The line containing "See the attached" opens the span to copy, and the last line of the records below closes it. Write out that span exactly.
*** Data listing Section Begins ***
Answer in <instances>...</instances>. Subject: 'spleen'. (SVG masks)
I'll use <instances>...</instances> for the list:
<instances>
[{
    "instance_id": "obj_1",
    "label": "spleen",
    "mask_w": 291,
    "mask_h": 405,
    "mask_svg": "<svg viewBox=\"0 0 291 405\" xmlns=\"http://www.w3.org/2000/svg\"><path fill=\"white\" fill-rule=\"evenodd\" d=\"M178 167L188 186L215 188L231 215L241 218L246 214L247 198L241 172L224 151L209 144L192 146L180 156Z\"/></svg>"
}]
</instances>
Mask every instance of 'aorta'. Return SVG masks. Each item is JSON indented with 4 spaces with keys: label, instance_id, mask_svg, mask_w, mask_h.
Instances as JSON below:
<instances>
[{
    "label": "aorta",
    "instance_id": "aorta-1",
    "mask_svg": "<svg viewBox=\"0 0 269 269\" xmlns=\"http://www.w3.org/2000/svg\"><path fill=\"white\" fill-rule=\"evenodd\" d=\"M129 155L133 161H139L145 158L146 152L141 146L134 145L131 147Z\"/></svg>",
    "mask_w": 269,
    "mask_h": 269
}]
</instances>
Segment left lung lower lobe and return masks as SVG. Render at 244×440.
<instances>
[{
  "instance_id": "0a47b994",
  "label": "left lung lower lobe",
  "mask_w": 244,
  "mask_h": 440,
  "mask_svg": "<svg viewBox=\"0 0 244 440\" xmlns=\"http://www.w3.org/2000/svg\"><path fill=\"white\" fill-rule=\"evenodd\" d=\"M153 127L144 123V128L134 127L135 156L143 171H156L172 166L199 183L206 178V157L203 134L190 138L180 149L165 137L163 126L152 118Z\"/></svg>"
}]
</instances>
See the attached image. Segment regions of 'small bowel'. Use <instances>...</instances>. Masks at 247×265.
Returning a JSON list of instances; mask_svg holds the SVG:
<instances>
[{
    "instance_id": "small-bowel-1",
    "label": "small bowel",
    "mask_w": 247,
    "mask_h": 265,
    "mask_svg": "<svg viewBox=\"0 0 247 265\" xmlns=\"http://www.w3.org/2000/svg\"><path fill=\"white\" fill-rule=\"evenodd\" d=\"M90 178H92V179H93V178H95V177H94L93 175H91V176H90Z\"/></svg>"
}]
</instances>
*** Data listing Section Ends ***
=== Result of the exercise ===
See the attached image. Segment regions of 'small bowel'. Use <instances>...</instances>. Masks at 247×265.
Returning a JSON list of instances; mask_svg holds the SVG:
<instances>
[{
    "instance_id": "small-bowel-1",
    "label": "small bowel",
    "mask_w": 247,
    "mask_h": 265,
    "mask_svg": "<svg viewBox=\"0 0 247 265\" xmlns=\"http://www.w3.org/2000/svg\"><path fill=\"white\" fill-rule=\"evenodd\" d=\"M90 178H92V179H93V178H95V177H94L93 175H91V176H90Z\"/></svg>"
}]
</instances>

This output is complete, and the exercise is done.